A qualidade do ar está ligada a uma ampla gama de problemas de saúde, incluindo doenças respiratórias, complicações cardiovasculares e câncer, e a lista só aumenta. De acordo com uma pesquisa apresentada esta semana na 42ª conferência anual da Sociedade Europeia de Reprodução Humana e Embriologia (ESHRE), poluentes comuns podem afetar fundamentalmente a composição genética dos espermatozoides humanos, e essas alterações podem impactar mais do que apenas a fertilidade masculina.
Um dos maiores estudos do gênero, este projeto foi conduzido de 2013 a 2017 e envolveu mais de 2.000 homens em Salt Lake City, Utah. Os voluntários forneceram amostras de esperma aos pesquisadores, primeiro no momento da inscrição e depois em intervalos de dois, quatro e seis meses. Os pesquisadores se concentraram especificamente no estudo das alterações na metilação do DNA espermático.

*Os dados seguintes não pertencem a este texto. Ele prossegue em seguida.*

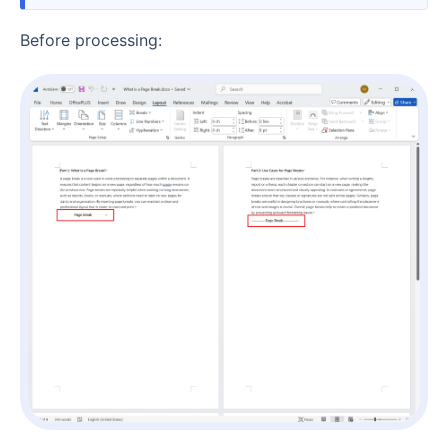
Before processing:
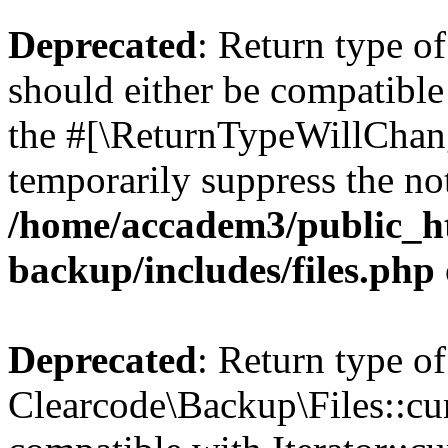
Deprecated
: Return type o
should either be compatible 
the #[\ReturnTypeWillChang
temporarily suppress the not
/home/accadem3/public_ht
backup/includes/files.php
Deprecated
: Return type of
Clearcode\Backup\Files::cur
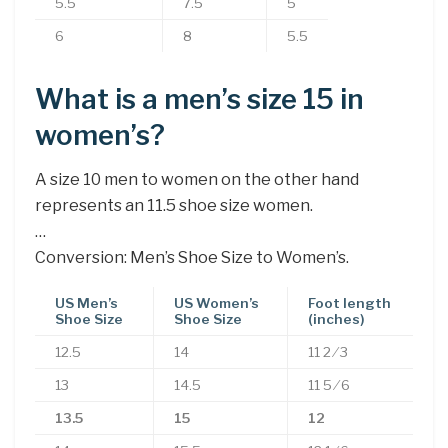
5.5
7.5
5
6
8
5.5
What is a men’s size 15 in
women’s?
A size 10 men to women on the other hand
represents an 11.5 shoe size women.
…
Conversion: Men’s Shoe Size to Women’s.
US Men’s
US Women’s
Foot length
Shoe Size
Shoe Size
(inches)
12.5
14
11 2 ⁄ 3
13
14.5
11 5 ⁄ 6
13.5
15
12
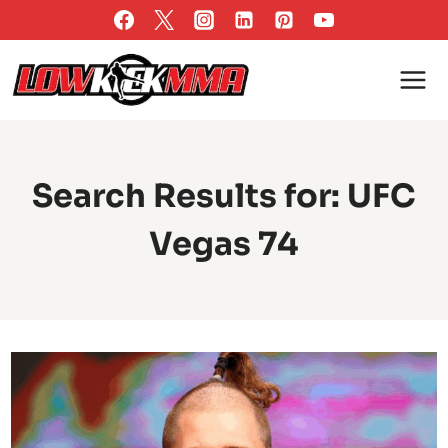
Skip
to
content
Search Results for:
UFC
Vegas 74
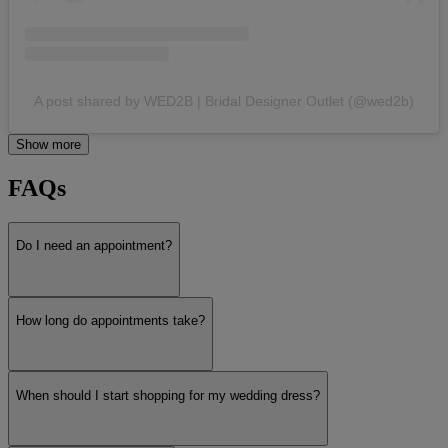
A post shared by WED2B | Bridal Designer Outlet (@wed2b)
Show more
FAQs
Do I need an appointment?
How long do appointments take?
When should I start shopping for my wedding dress?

Essas alterações químicas regulam a atividade genética sem reescrever o próprio DNA. Alterações na metilação já foram associadas a genes utilizados na organização cromossômica, na manutenção da integridade celular e no desenvolvimento geral dos espermatozoides.
Simultaneamente, a equipe de pesquisadores utilizou dados regionais para avaliar a exposição de homens a poluentes atmosféricos externos durante o período de aproximadamente três meses de produção de espermatozoides, conhecido como espermatogênese. Esses poluentes incluíam substâncias comuns como dióxido de nitrogênio, dióxido de enxofre, partículas finas e ozônio. Embora estudos anteriores tenham identificado uma ligação entre a poluição do ar e a qualidade do esperma, os geneticistas ainda não compreendem completamente como esses efeitos adversos se manifestam em nível molecular.

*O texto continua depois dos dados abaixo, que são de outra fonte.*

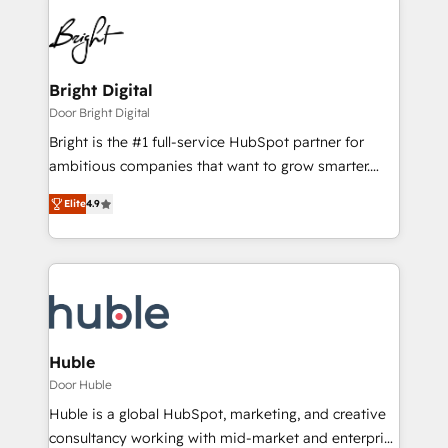
Bright Digital
Door Bright Digital
Bright is the #1 full-service HubSpot partner for
ambitious companies that want to grow smarter.
From HubSpot onboarding, to training, from
Elite
4.9
developing a new website to lead generation and
digital marketing; we do it all (and with great
results)! In short, our services include: - HubSpot
consultancy: onboarding, training, data migration -
HubSpot development: websites, custom modules,
integrations - Marketing & sales solutions: digital
marketing, advertising, campaigns, content and
Huble
design We connect people, data and technology to
Door Huble
improve customer experiences. With our bright
Huble is a global HubSpot, marketing, and creative
people, exciting ideas and can-do mentality, we
consultancy working with mid-market and enterprise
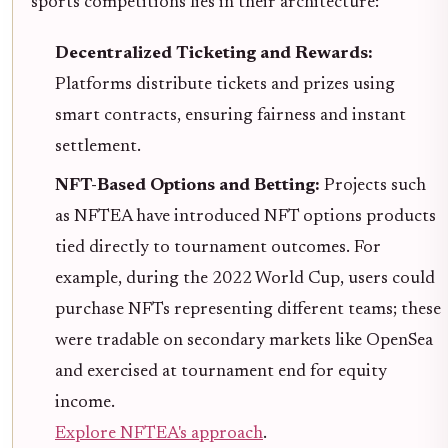
sports competitions lies in their architecture:
Decentralized Ticketing and Rewards:
Platforms distribute tickets and prizes using
smart contracts, ensuring fairness and instant
settlement.
NFT-Based Options and Betting:
Projects such
as NFTEA have introduced NFT options products
tied directly to tournament outcomes. For
example, during the 2022 World Cup, users could
purchase NFTs representing different teams; these
were tradable on secondary markets like OpenSea
and exercised at tournament end for equity
income.
Explore NFTEA's approach
.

Pesquisadores identificaram o ozônio e o dióxido de nitrogênio como alguns dos poluentes mais influentes. Em áreas urbanas como Salt Lake City, as concentrações dessas duas substâncias frequentemente excedem os limites permitidos devido à queima de gás natural e às emissões de veículos.
«"Nossos resultados sugerem que a exposição à poluição do ar durante estágios-chave do desenvolvimento dos espermatozoides pode estar associada a alterações na metilação do DNA espermático, incluindo genes envolvidos na espermatogênese e em processos iniciais de desenvolvimento", disse Carrie Nobles, coautora do estudo e cientista ambiental da Universidade de Massachusetts Amherst, em um comunicado complementar.
Os pesquisadores identificaram 39 alterações na metilação do DNA associadas à poluição do ar, particularmente no gene GNAS — um gene impresso associado à baixa qualidade do esperma e ao desenvolvimento fetal. No entanto, como explicou Nobles, a importância do gene GNAS «"especialmente importante.".
«"Como os genes impressos podem persistir durante o desenvolvimento embrionário inicial, isso levanta questões importantes sobre se os fatores ambientais que afetam os pais podem influenciar não apenas a fertilidade, mas também a gravidez e a saúde dos filhos", disse ela.
Como esses resultados são preliminares, Nobles enfatizou que é crucial que os pesquisadores trabalhem agora para replicar essas descobertas em estudos futuros. Ela também explicou que são necessárias mais pesquisas para determinar o impacto mensurável na fertilidade e na gravidez em homens, bem como para investigar outras fontes de poluição.
«"Sabemos que casais expostos à poluição do ar frequentemente têm dificuldade para conceber, e essa pode ser uma das muitas explicações de como a poluição afeta nossa saúde reprodutiva", disse a ex-presidente da ESHRE, Karen Sermon, ao comentar o estudo.